CNN's Howard Kurtz admonished officials at Sky News, a News Corp.-owned British news channel, for “saying they reserve the right to break the law” after it emerged that officials there acknowledged hacking into private emails.
Officials at the News Corp. channel confirmed this week that on at least two occasions, reporters illegally hacked into private email accounts.
Sky News head John Ryley made clear that the hacking was authorized and said that they “stand behind these actions as editorially justified and in the public interest.” Kurtz on Sunday called that justification “bloody rubbish.”

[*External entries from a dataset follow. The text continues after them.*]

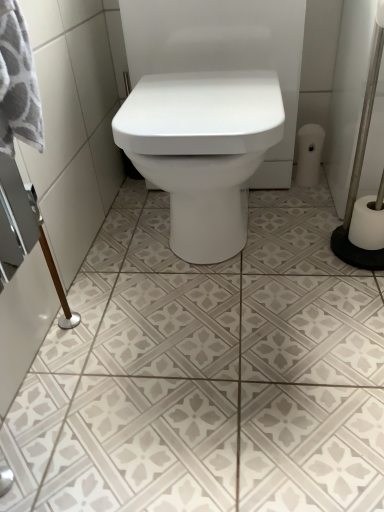 The width and height of the screenshot is (384, 512). What are the coordinates of `white textured tile at center` in the screenshot? It's located at (207, 373).

The image size is (384, 512). What do you see at coordinates (309, 154) in the screenshot? I see `white matte toilet paper at right, which is the second toilet paper from bottom to top` at bounding box center [309, 154].

Identify the location of white textured tile at center. (207, 373).

Is white matte toilet paper at right, the second toilet paper from the top, located within white matte toilet paper at right, the 1th toilet paper positioned from the left?

No, white matte toilet paper at right, the second toilet paper from the top, is located outside of white matte toilet paper at right, the 1th toilet paper positioned from the left.

Considering the sizes of objects white matte toilet paper at right, which is counted as the 1th toilet paper, starting from the top, and white matte toilet paper at right, which is the 1th toilet paper from front to back, in the image provided, who is shorter, white matte toilet paper at right, which is counted as the 1th toilet paper, starting from the top, or white matte toilet paper at right, which is the 1th toilet paper from front to back,?

white matte toilet paper at right, which is the 1th toilet paper from front to back, is shorter.

In the image, is white matte toilet paper at right, which is counted as the 1th toilet paper, starting from the top, positioned in front of or behind white matte toilet paper at right, placed as the 1th toilet paper when sorted from right to left?

white matte toilet paper at right, which is counted as the 1th toilet paper, starting from the top, is positioned farther from the viewer than white matte toilet paper at right, placed as the 1th toilet paper when sorted from right to left.

Is white textured tile at center wider than white matte toilet paper at right, which is the second toilet paper from bottom to top?

Yes, white textured tile at center is wider than white matte toilet paper at right, which is the second toilet paper from bottom to top.

Between point (304, 490) and point (295, 181), which one is positioned behind?

Positioned behind is point (295, 181).

Does white textured tile at center turn towards white matte toilet paper at right, the second toilet paper positioned from the front?

No, white textured tile at center is not facing towards white matte toilet paper at right, the second toilet paper positioned from the front.

Starting from the white textured tile at center, which toilet paper is the 2nd one to the right? Please provide its 2D coordinates.

[(367, 223)]

Is the surface of white matte toilet paper at right, which is the 1th toilet paper from front to back, in direct contact with white textured tile at center?

No, white matte toilet paper at right, which is the 1th toilet paper from front to back, is not making contact with white textured tile at center.

Is white matte toilet paper at right, which is counted as the 2th toilet paper, starting from the left, aimed at white textured tile at center?

No, white matte toilet paper at right, which is counted as the 2th toilet paper, starting from the left, is not oriented towards white textured tile at center.

Is point (361, 216) farther from camera compared to point (306, 151)?

That is False.

Who is smaller, white matte toilet paper at right, placed as the 1th toilet paper when sorted from right to left, or white matte toilet paper at right, which is counted as the 1th toilet paper, starting from the top?

white matte toilet paper at right, placed as the 1th toilet paper when sorted from right to left, is smaller.

From the image's perspective, is white matte toilet paper at right, which is counted as the 2th toilet paper, starting from the left, located above or below white matte toilet paper at right, the 1th toilet paper positioned from the left?

From the image's perspective, white matte toilet paper at right, which is counted as the 2th toilet paper, starting from the left, appears below white matte toilet paper at right, the 1th toilet paper positioned from the left.

Considering the sizes of objects white matte toilet paper at right, which is the 1th toilet paper from front to back, and white matte toilet paper at right, which is counted as the 1th toilet paper, starting from the top, in the image provided, who is wider, white matte toilet paper at right, which is the 1th toilet paper from front to back, or white matte toilet paper at right, which is counted as the 1th toilet paper, starting from the top,?

white matte toilet paper at right, which is the 1th toilet paper from front to back.

Is white textured tile at center facing towards white matte toilet paper at right, acting as the 2th toilet paper starting from the back?

No, white textured tile at center is not oriented towards white matte toilet paper at right, acting as the 2th toilet paper starting from the back.

Considering the relative positions of white textured tile at center and white matte toilet paper at right, placed as the 1th toilet paper when sorted from right to left, in the image provided, is white textured tile at center in front of white matte toilet paper at right, placed as the 1th toilet paper when sorted from right to left,?

Yes, it is.

What's the angular difference between white textured tile at center and white matte toilet paper at right, acting as the 2th toilet paper starting from the back,'s facing directions?

There is a 0.192-degree angle between the facing directions of white textured tile at center and white matte toilet paper at right, acting as the 2th toilet paper starting from the back.

Is white textured tile at center not within white matte toilet paper at right, acting as the 2th toilet paper starting from the back?

Yes.

In the scene shown: Do you think white matte toilet paper at right, the 1th toilet paper positioned from the left, is within white textured tile at center, or outside of it?

The correct answer is: outside.

How different are the orientations of white matte toilet paper at right, which ranks as the 1th toilet paper in back-to-front order, and white textured tile at center in degrees?

The angular difference between white matte toilet paper at right, which ranks as the 1th toilet paper in back-to-front order, and white textured tile at center is 2.09 degrees.

Does white matte toilet paper at right, marked as the second toilet paper in a right-to-left arrangement, have a smaller size compared to white textured tile at center?

Yes, white matte toilet paper at right, marked as the second toilet paper in a right-to-left arrangement, is smaller than white textured tile at center.

Does point (307, 136) appear closer or farther from the camera than point (77, 408)?

Point (307, 136) is positioned farther from the camera compared to point (77, 408).

You are a GUI agent. You are given a task and a screenshot of the screen. Output one action in this format:
    pyautogui.click(x=<x>, y=<y>)
    Task: Click on the toilet paper that appears below the white matte toilet paper at right, which is the second toilet paper from bottom to top (from a real-world perspective)
    This screenshot has width=384, height=512.
    Given the screenshot: What is the action you would take?
    pyautogui.click(x=367, y=223)

I want to click on the 2nd toilet paper positioned above the white textured tile at center (from the image's perspective), so click(309, 154).

Which object lies further to the anchor point white textured tile at center, white matte toilet paper at right, the 1th toilet paper positioned from the left, or white matte toilet paper at right, which is the 1th toilet paper from front to back?

The object further to white textured tile at center is white matte toilet paper at right, the 1th toilet paper positioned from the left.

Based on the photo, looking at the image, which one is located further to white matte toilet paper at right, the second toilet paper positioned from the front, white textured tile at center or white matte toilet paper at right, acting as the 2th toilet paper starting from the back?

white textured tile at center is positioned further to the anchor white matte toilet paper at right, the second toilet paper positioned from the front.

Based on their spatial positions, is white matte toilet paper at right, the second toilet paper from the top, or white textured tile at center closer to white matte toilet paper at right, which is the second toilet paper from bottom to top?

white matte toilet paper at right, the second toilet paper from the top.

When comparing their distances from white matte toilet paper at right, the second toilet paper from the top, does white textured tile at center or white matte toilet paper at right, which ranks as the 1th toilet paper in back-to-front order, seem further?

white textured tile at center lies further to white matte toilet paper at right, the second toilet paper from the top, than the other object.

From the image, which object appears to be farther from white textured tile at center, white matte toilet paper at right, acting as the 2th toilet paper starting from the back, or white matte toilet paper at right, which is the second toilet paper from bottom to top?

The object further to white textured tile at center is white matte toilet paper at right, which is the second toilet paper from bottom to top.

Based on their spatial positions, is white matte toilet paper at right, which is the second toilet paper from bottom to top, or white textured tile at center closer to white matte toilet paper at right, which is counted as the 2th toilet paper, starting from the left?

white matte toilet paper at right, which is the second toilet paper from bottom to top, lies closer to white matte toilet paper at right, which is counted as the 2th toilet paper, starting from the left, than the other object.

Locate an element on the screen. The width and height of the screenshot is (384, 512). toilet paper positioned between white textured tile at center and white matte toilet paper at right, which is the second toilet paper from bottom to top, from near to far is located at coordinates (367, 223). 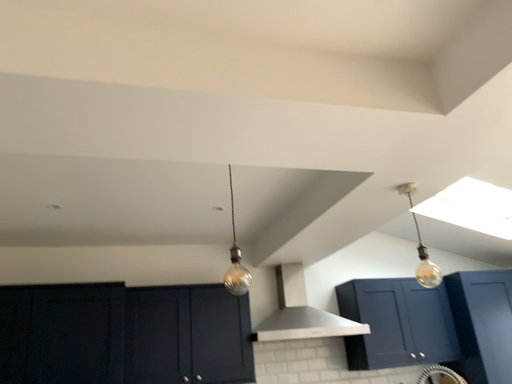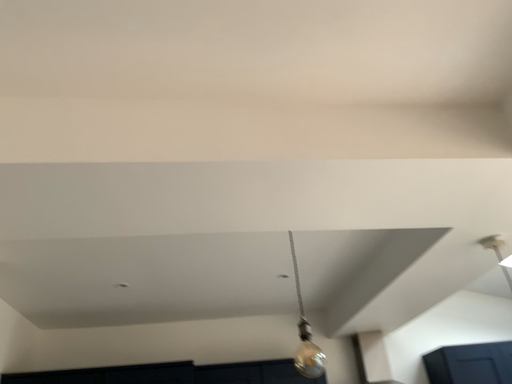 Question: How did the camera likely rotate when shooting the video?

Choices:
 (A) rotated downward
 (B) rotated upward

Answer: (B) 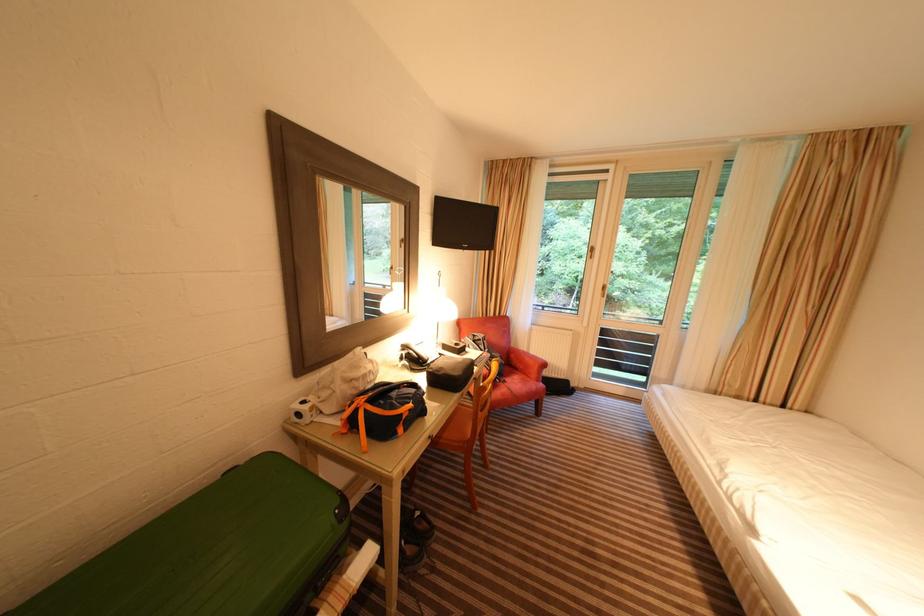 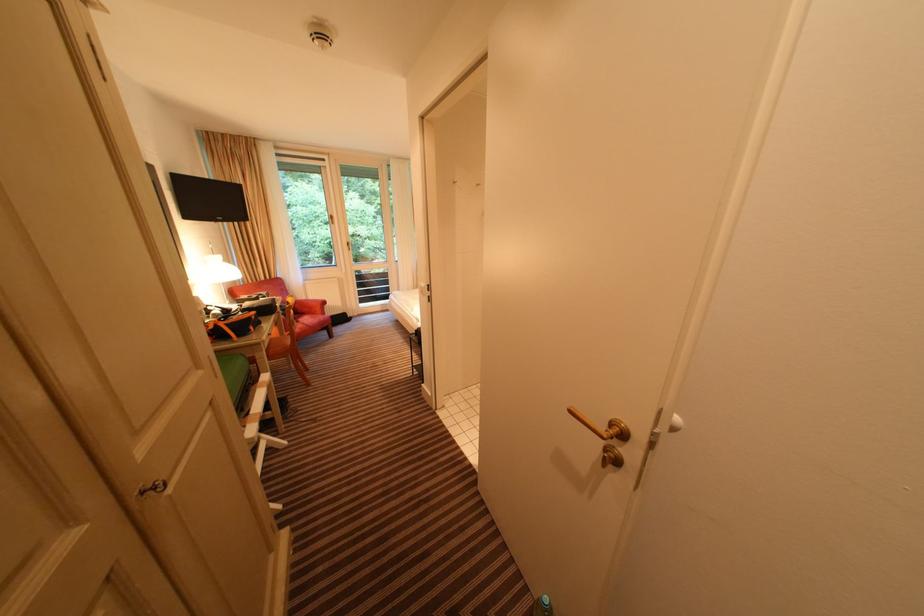 Find the pixel in the second image that matches (540,354) in the first image.

(319, 300) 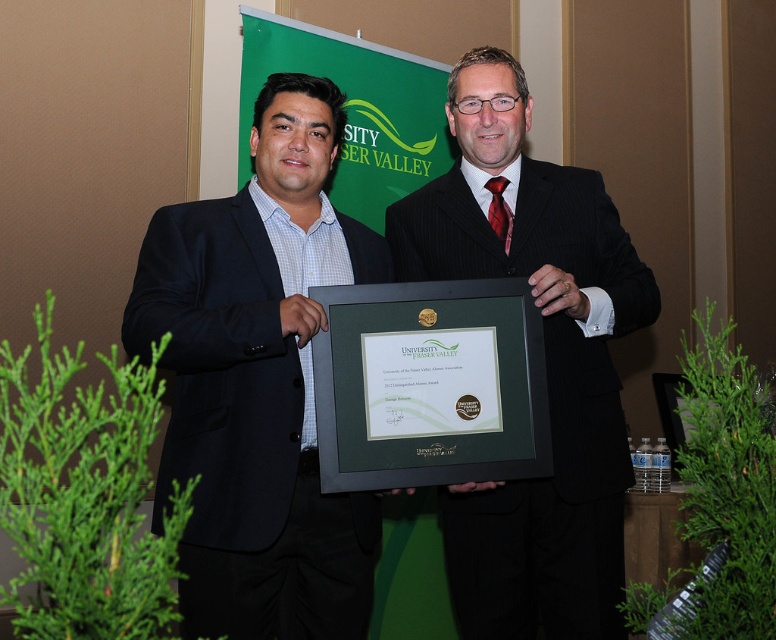 Question: Among these objects, which one is farthest from the camera?

Choices:
 (A) dark blue fabric business suit at center
 (B) green matte plaque at center
 (C) black pinstripe suit at center

Answer: (C)

Question: Is the position of black pinstripe suit at center less distant than that of dark blue fabric business suit at center?

Choices:
 (A) no
 (B) yes

Answer: (A)

Question: Does black pinstripe suit at center have a greater width compared to dark blue fabric business suit at center?

Choices:
 (A) no
 (B) yes

Answer: (B)

Question: Is dark blue fabric business suit at center closer to camera compared to green matte plaque at center?

Choices:
 (A) yes
 (B) no

Answer: (A)

Question: Which point appears closest to the camera in this image?

Choices:
 (A) (418, 378)
 (B) (269, 388)
 (C) (603, 506)

Answer: (A)

Question: Estimate the real-world distances between objects in this image. Which object is closer to the green matte plaque at center?

Choices:
 (A) dark blue fabric business suit at center
 (B) black pinstripe suit at center

Answer: (B) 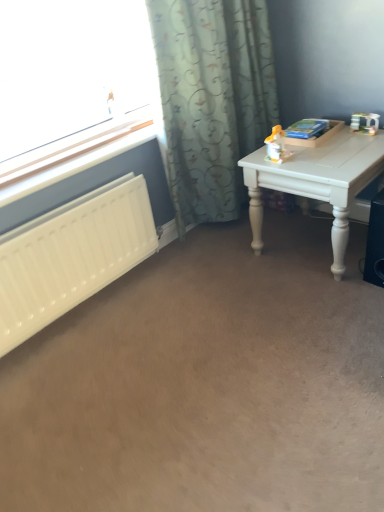 Find the location of `vacant space situated on the left part of white painted wood table at right`. vacant space situated on the left part of white painted wood table at right is located at coordinates (228, 273). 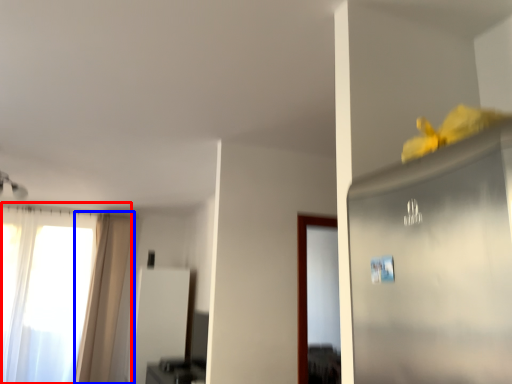 Question: Which of the following is the closest to the observer, window (highlighted by a red box) or curtain (highlighted by a blue box)?

Choices:
 (A) window
 (B) curtain

Answer: (A) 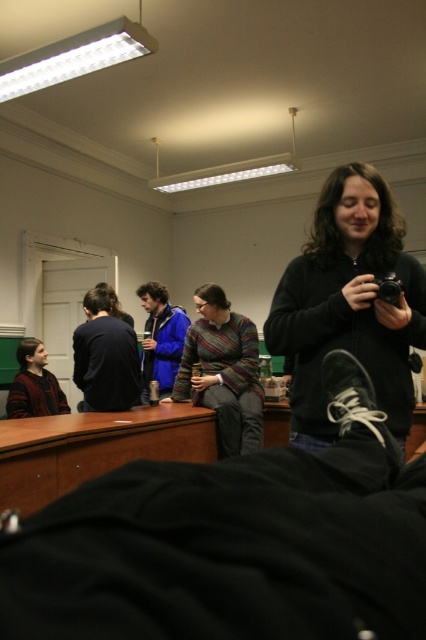 You are organizing a clothing donation drive and need to categorize the black matte sweater at center and the knitted sweater at lower left based on their sizes. Which sweater should be placed in the large size bin?

The black matte sweater at center should be placed in the large size bin because it is bigger than the knitted sweater at lower left. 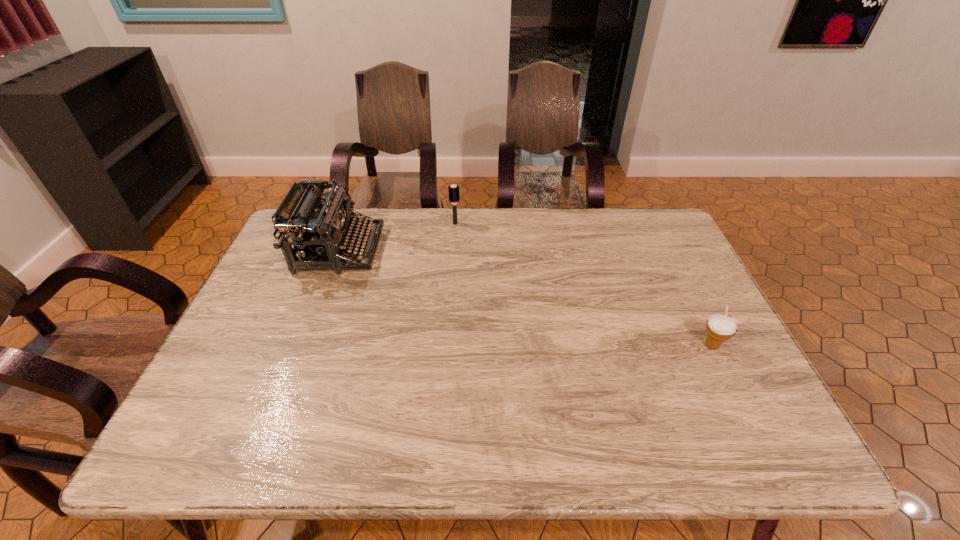 At what (x,y) coordinates should I click in order to perform the action: click on the leftmost object. Please return your answer as a coordinate pair (x, y). This screenshot has height=540, width=960. Looking at the image, I should click on (315, 234).

Image resolution: width=960 pixels, height=540 pixels. What are the coordinates of `typewriter` in the screenshot? It's located at (315, 234).

Locate an element on the screen. The height and width of the screenshot is (540, 960). the second object from right to left is located at coordinates (453, 190).

The width and height of the screenshot is (960, 540). I want to click on the second tallest object, so click(x=453, y=190).

At what (x,y) coordinates should I click in order to perform the action: click on the shortest object. Please return your answer as a coordinate pair (x, y). Looking at the image, I should click on (719, 327).

I want to click on the rightmost object, so click(719, 327).

What are the coordinates of `vacant space located on the typing side of the typewriter` in the screenshot? It's located at (433, 250).

The width and height of the screenshot is (960, 540). I want to click on vacant region located on the right of the second object from left to right, so click(x=579, y=224).

Where is `free point located 0.170m on the back of the nearest object`? The width and height of the screenshot is (960, 540). free point located 0.170m on the back of the nearest object is located at coordinates (683, 287).

You are a GUI agent. You are given a task and a screenshot of the screen. Output one action in this format:
    pyautogui.click(x=<x>, y=<y>)
    Task: Click on the typewriter that is at the far edge
    
    Given the screenshot: What is the action you would take?
    pyautogui.click(x=315, y=234) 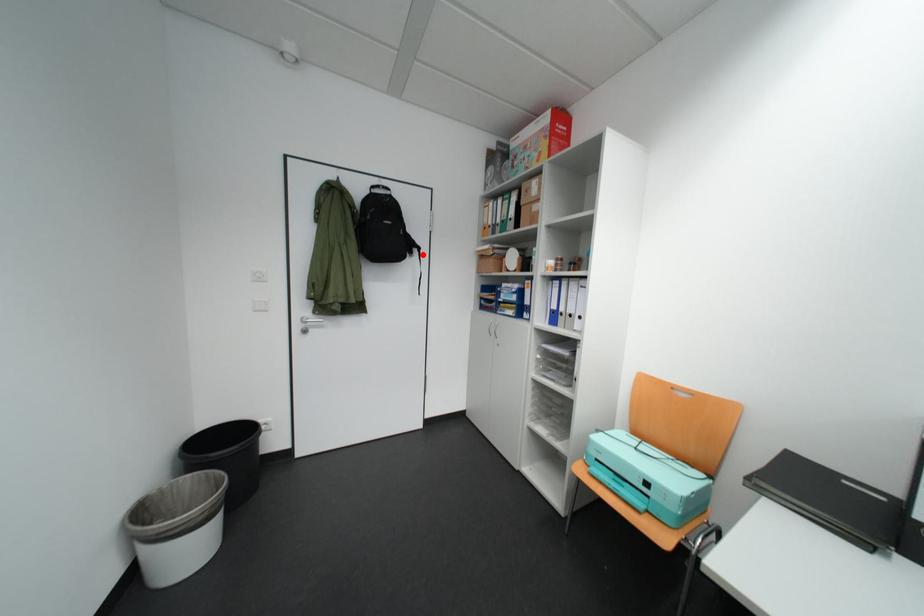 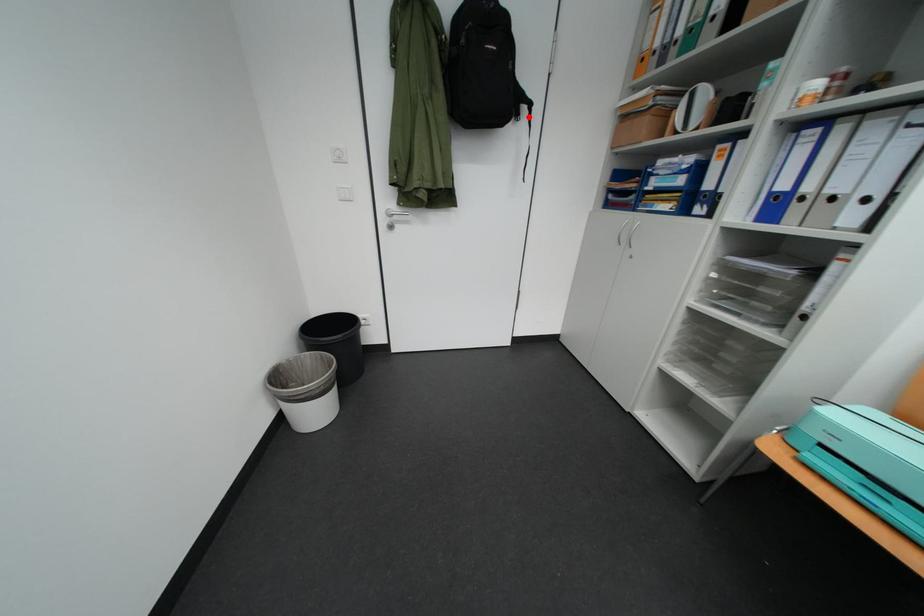 I am providing you with two images of the same scene from different viewpoints. A red point is marked on the first image and another point is marked on the second image. Is the red point in image1 aligned with the point shown in image2?

Yes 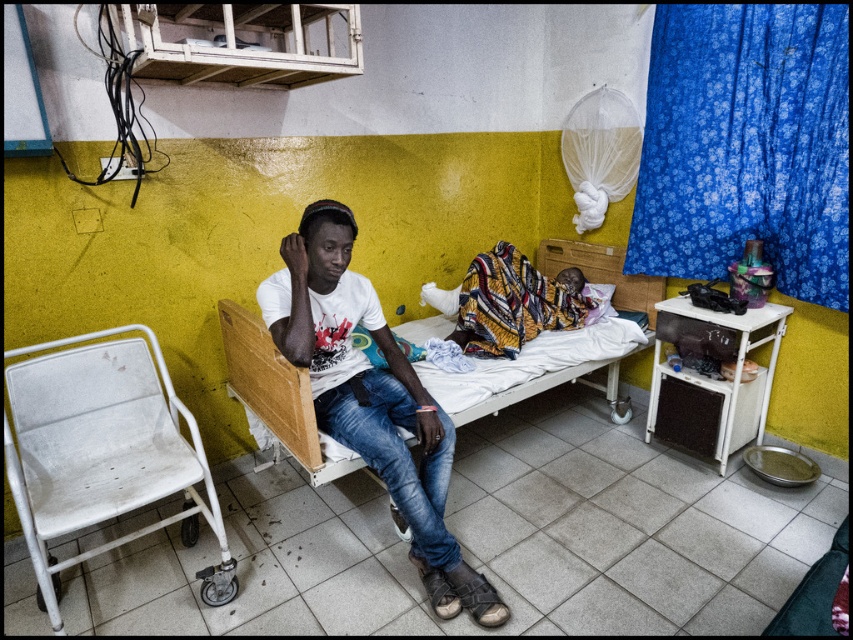 Can you confirm if white metal chair at lower left is positioned below printed fabric baby at center?

Indeed, white metal chair at lower left is positioned under printed fabric baby at center.

Who is more forward, (x=22, y=518) or (x=497, y=301)?

Positioned in front is point (x=22, y=518).

Locate an element on the screen. Image resolution: width=853 pixels, height=640 pixels. white metal chair at lower left is located at coordinates (103, 452).

The width and height of the screenshot is (853, 640). I want to click on white metal chair at lower left, so click(x=103, y=452).

Is point (340, 372) closer to viewer compared to point (480, 317)?

Yes, point (340, 372) is in front of point (480, 317).

Is white matte t-shirt at center closer to camera compared to printed fabric baby at center?

Yes, white matte t-shirt at center is closer to the viewer.

Who is more distant from viewer, (x=335, y=323) or (x=555, y=321)?

The point (x=555, y=321) is more distant.

This screenshot has width=853, height=640. Find the location of `white matte t-shirt at center`. white matte t-shirt at center is located at coordinates (370, 397).

Who is positioned more to the left, white metal chair at lower left or white matte t-shirt at center?

white metal chair at lower left is more to the left.

Between point (196, 451) and point (320, 317), which one is positioned behind?

The point (320, 317) is more distant.

Identify the location of white metal chair at lower left. This screenshot has width=853, height=640. coord(103,452).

In an April 6 Huffington Post column, Media Matters executive vice president Ari Rabin-Havt explained how the latest development in the News Corp. hacking scandal further validates concerns that the company suffers from a culture of corruption:
The Sky case is particularly interesting because for the first time, the company has admitted that hacking was not only approved of, but in fact officially sanctioned by the management of the channel. John John Ryley, the head of Sky News, told reporters, “We stand by these actions as editorially justified and in the public interest.” Ryley continued: “Material provided by Sky News was used in the successful prosecution, and the police made clear after the trial that this information was pivotal to the case.”
Regardless of intentions or the criminal behavior of a target, it is not in the realm of a private entity to determine which laws to follow and which to ignore. It's because of this hubris, which runs up and down the News Corp. ladder, that the company has landed in this place.